Abstract
Childhood obesity is manifested when there develops a discrepancy between intake and output of energy, disturbing the original steady state and formation of a fresh steady state at a higher level, resulting in increased body-fat storage. There needs to be a delicate balance established between tissue synthesis (height gain) and fat storage (mass gain) in order to prevent obesity. Various definitions of childhood obesity have been proposed. During 1995-2001, Poskitt, representing European Childhood Obesity Group (ECOG), tried to deal with this issue. In a 1995 paper, she expressed concern over lack of childhood-obesity definition. In 2000, she mentioned that the concept of relative body-mass index (BMI) had been generally accepted. In 2001, she observed that BMI could not be considered as offering the ‘best’ definition, although it might be ‘useful’ and ‘practical’. In 2000 Cole and co-workers linked childhood obesity to adult-obesity-cutoff point (BMI 30 kg/m 2 ).

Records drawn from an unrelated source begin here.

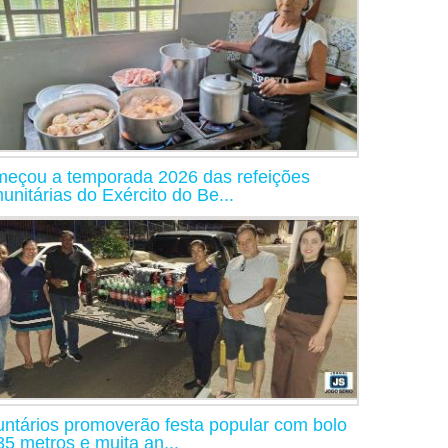
eçou a temporada 2026 das refeições
unitárias do Exército do Be...
untários promoverão festa popular com bolo
35 metros e muita an...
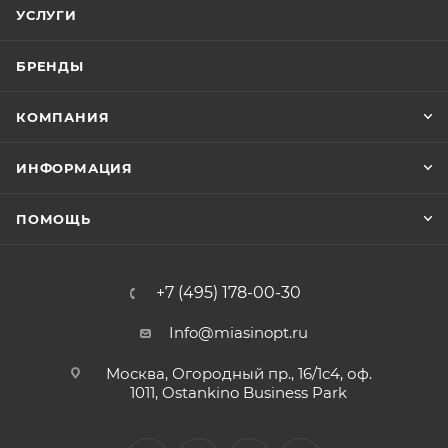
УСЛУГИ
БРЕНДЫ
КОМПАНИЯ
ИНФОРМАЦИЯ
ПОМОЩЬ
+7 (495) 178-00-30
Info@miasinopt.ru
Москва, Огородный пр., 16/1с4, оф.
1011, Ostankino Business Park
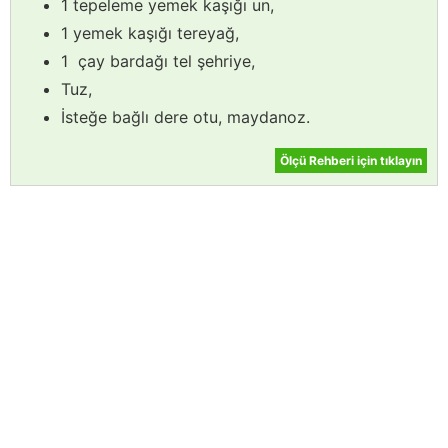
1 tepeleme yemek kaşığı un,
1 yemek kaşığı tereyağ,
1 çay bardağı tel şehriye,
Tuz,
İsteğe bağlı dere otu, maydanoz.
Ölçü Rehberi için tıklayın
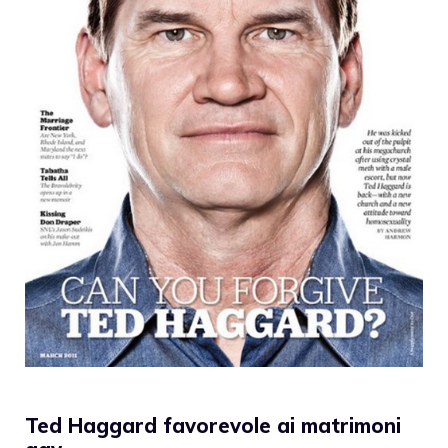
Ted Haggard favorevole ai matrimoni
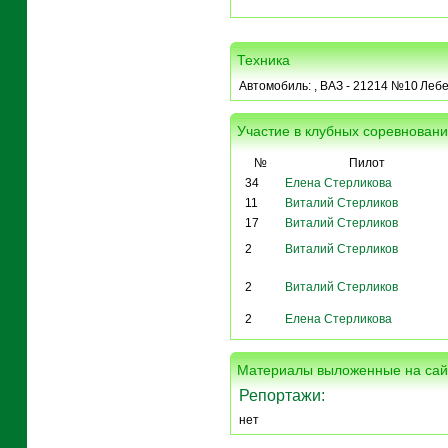
Техника
Автомобиль:
, ВАЗ - 21214 №10
Лебе
Участие в клубных соревнован
№
Пилот
34
Елена Стерликова
11
Виталий Стерликов
17
Виталий Стерликов
2
Виталий Стерликов
2
Виталий Стерликов
2
Елена Стерликова
Материалы выложенные на сай
Репортажи:
нет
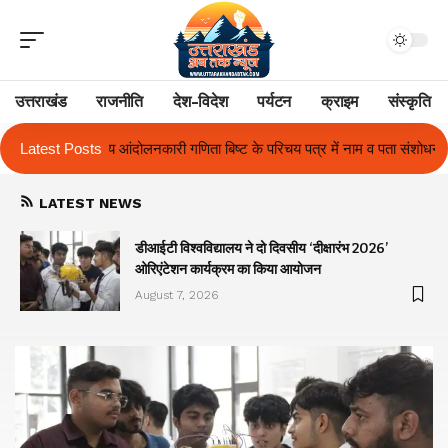
उत्तराखंड
राजनीति
देश-विदेश
पर्यटन
क्राइम
संस्कृति
बिष्ट के परिचय पत्र में नाम व पता संशोधन का प्रकरण का हुआ समाधान
Latest Posts
उत्तराखं
LATEST NEWS
ा
डीआईटी विश्वविद्यालय ने दो दिवसीय ‘दीक्षारंभ 2026’
ओरिएंटेशन कार्यक्रम का किया आयोजन
August 7, 2026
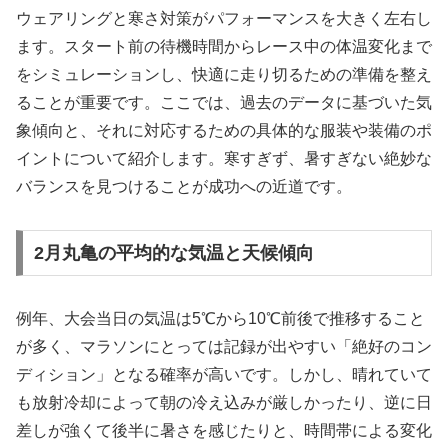
ウェアリングと寒さ対策がパフォーマンスを大きく左右し
ます。スタート前の待機時間からレース中の体温変化まで
をシミュレーションし、快適に走り切るための準備を整え
ることが重要です。ここでは、過去のデータに基づいた気
象傾向と、それに対応するための具体的な服装や装備のポ
イントについて紹介します。寒すぎず、暑すぎない絶妙な
バランスを見つけることが成功への近道です。
2月丸亀の平均的な気温と天候傾向
例年、大会当日の気温は5℃から10℃前後で推移すること
が多く、マラソンにとっては記録が出やすい「絶好のコン
ディション」となる確率が高いです。しかし、晴れていて
も放射冷却によって朝の冷え込みが厳しかったり、逆に日
差しが強くて後半に暑さを感じたりと、時間帯による変化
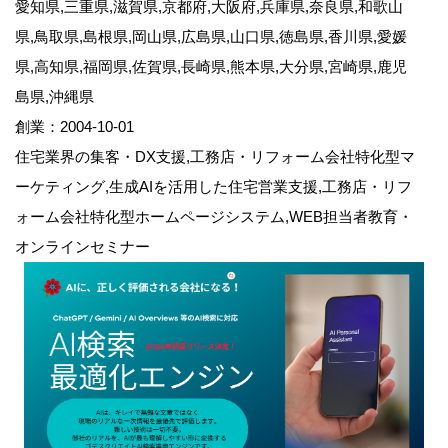
愛知県,三重県,滋賀県,京都府,大阪府,兵庫県,奈良県,和歌山
県,鳥取県,島根県,岡山県,広島県,山口県,徳島県,香川県,愛媛
県,高知県,福岡県,佐賀県,長崎県,熊本県,大分県,宮崎県,鹿児
島県,沖縄県
創業：2004-10-01
住宅業界の集客・DX支援,工務店・リフォーム会社特化型マ
ーケティング,生成AIを活用した住宅営業支援,工務店・リフ
ォーム会社特化型ホームページシステム,WEB担当者教育・
オンラインセミナー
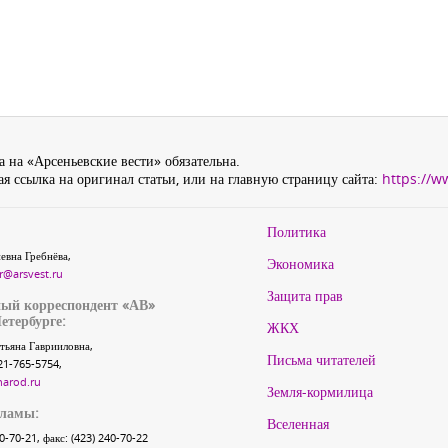
 на «Арсеньевские вести» обязательна.
я ссылка на оригинал статьи, или на главную страницу сайта:
https://w
Политика
евна Гребнёва,
Экономика
r@arsvest.ru
Защита прав
ый корреспондент «АВ»
етербурге:
ЖКХ
тьяна Гаврииловна,
Письма читателей
21-765-5754,
narod.ru
Земля-кормилица
кламы:
Вселенная
40-70-21, факс: (423) 240-70-22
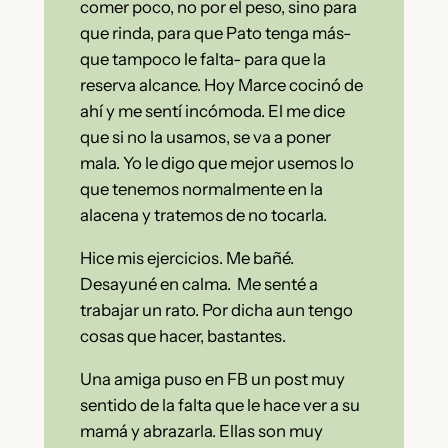
comer poco, no por el peso, sino para
que rinda, para que Pato tenga más-
que tampoco le falta- para que la
reserva alcance. Hoy Marce cocinó de
ahí y me sentí incómoda. El me dice
que si no la usamos, se va a poner
mala. Yo le digo que mejor usemos lo
que tenemos normalmente en la
alacena y tratemos de no tocarla.
Hice mis ejercicios. Me bañé.
Desayuné en calma. Me senté a
trabajar un rato. Por dicha aun tengo
cosas que hacer, bastantes.
Una amiga puso en FB un post muy
sentido de la falta que le hace ver a su
mamá y abrazarla. Ellas son muy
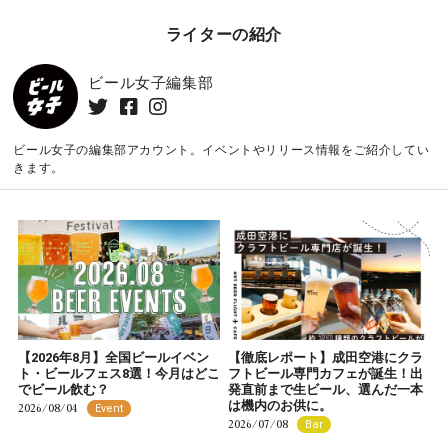
ライターの紹介
ビール女子編集部
ビール女子の編集部アカウント。イベントやリリース情報をご紹介してい
きます。
【2026年8月】全国ビールイベン
【徹底レポート】成田空港にクラ
ト・ビールフェス8選！今月はどこ
フトビール専門カフェが誕生！出
でビール飲む？
発直前まで生ビール、選んだ一本
は機内のお供に。
2026/08/04
Event
2026/07/08
Bar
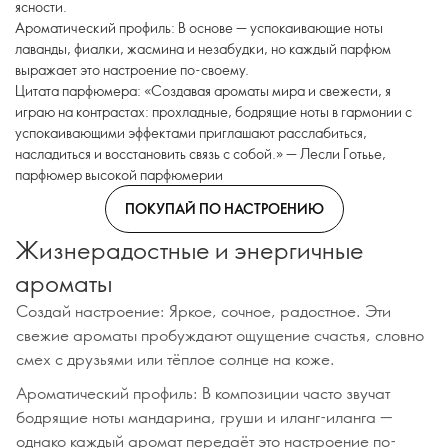
ясности.
Ароматический профиль: В основе — успокаивающие ноты
лаванды, фиалки, жасмина и незабудки, но каждый парфюм
выражает это настроение по-своему.
Цитата парфюмера: «Создавая ароматы мира и свежести, я
играю на контрастах: прохладные, бодрящие ноты в гармонии с
успокаивающими эффектами приглашают расслабиться,
насладиться и восстановить связь с собой.» — Лесли Готьье,
парфюмер высокой парфюмерии
ПОКУПАЙ ПО НАСТРОЕНИЮ
Жизнерадостные и энергичные
ароматы
Создай настроение: Яркое, сочное, радостное. Эти
свежие ароматы пробуждают ощущение счастья, словно
смех с друзьями или тёплое солнце на коже.
Ароматический профиль: В композиции часто звучат
бодрящие ноты мандарина, груши и иланг-иланга —
однако каждый аромат передаёт это настроение по-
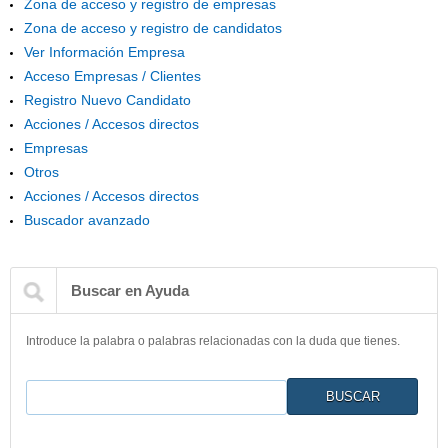
Zona de acceso y registro de empresas
Zona de acceso y registro de candidatos
Ver Información Empresa
Acceso Empresas / Clientes
Registro Nuevo Candidato
Acciones / Accesos directos
Empresas
Otros
Acciones / Accesos directos
Buscador avanzado
Buscar en Ayuda
Introduce la palabra o palabras relacionadas con la duda que tienes.
Buscar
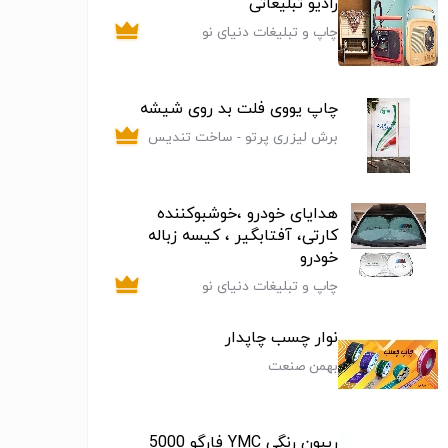
رادیو تبلیغاتی
چاپ و تبلیغات دنیای نو
چاپ یووی فلت بد روی شیشه
برش لیزری پرتو - ساخت تندیس
و لوح تقدیر
هدایای خودرو ،خوشبوکننده
کارتی، آفتابگیر ، کیسه زباله
خودرو
چاپ و تبلیغات دنیای نو
نوار چسب چاپدار
بهمن صنعت
ریبون رنگی YMC فارگو 5000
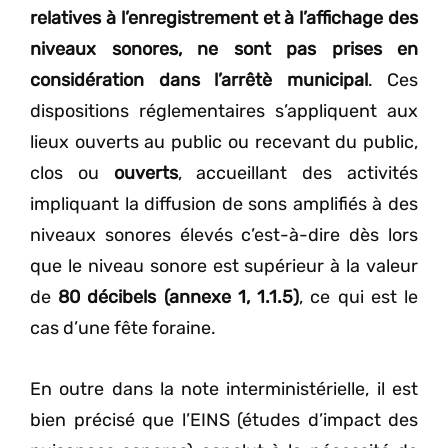
relatives à l’enregistrement et à l’affichage des
niveaux sonores, ne sont pas prises en
considération dans l’arrêtè municipal
. Ces
dispositions réglementaires s’appliquent aux
lieux ouverts au public ou recevant du public,
clos ou
ouverts
, accueillant des activités
impliquant la diffusion de sons amplifiés à des
niveaux sonores élevés c’est-à-dire dès lors
que le niveau sonore est supérieur à la valeur
de
80 décibels (annexe 1, 1.1.5)
, ce qui est le
cas d’une fête foraine.
En outre dans la note interministérielle, il est
bien précisé que l’EINS (études d’impact des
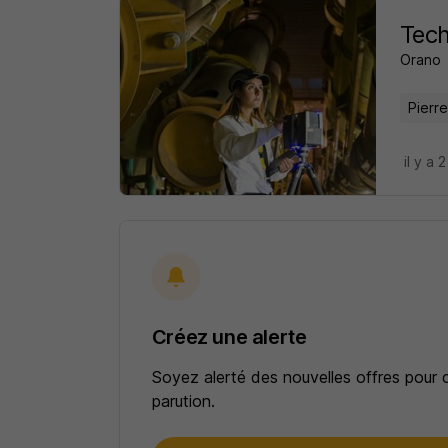
Tech
Orano
Pierre
il y a 
Créez une alerte
Soyez alerté des nouvelles offres pour 
parution.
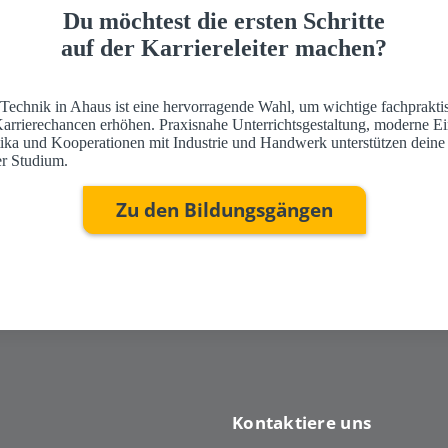
Du möchtest die ersten Schritte
auf der Karriereleiter machen?
 Technik in Ahaus ist eine hervorragende Wahl, um wichtige fachprakti
Karrierechancen erhöhen. Praxisnahe Unterrichtsgestaltung, moderne Ei
ktika und Kooperationen mit Industrie und Handwerk unterstützen deine
r Studium.
Zu den Bildungsgängen
Kontaktiere uns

In a 2010 paper, Flegal and co-workers gave 3 BMI-for-age categories: ‘normal’, ‘intermediate’ and ‘high’. The first one most unlikely, whereas the last one most likely, to have high adiposity. In a 2011 paper, Rolland-Cachera and coworkers, on behalf of ECOG, defined 3 cutoffs of BMI, constituting four ranges: ‘thin’, ‘normal’, ‘overweight’ and ‘obese’. During the same year, Zhao and Grant defined obesity as excess of body fat. In a 2015 paper, Al-Gindan and coworkers expressed the opinion that most national-survey analyses equating BMI in excess of 30 kg/m 2with ‘obesity’ led to survey-data misinterpretation. This paper puts forward the point-of-view that ‘overweight’ must be differentiated from ‘overfat’. One needs a definition based, solely, on measurement of mass, not measurement of fat, which is difficult to obtain in a reproducible manner. Childhood obesity has been defined as the condition in which a youngster is required to shed off net mass at the end of 6-month period as compared to current mass based on ‘Growth-and-Obesity VectorRoadmap’ recommendations. In this work, ‘BMI-based-optimal mass’ is compared with ‘height-percentile-based-optimal mass’ and mathematical relationship is proposed for losing net mass within the next 6 months.

Syed Arif Kamal. (2017) IN SEARCH OF A DEFINITION OF CHILDHOOD OBESITY , , Volume 14, Issue 1.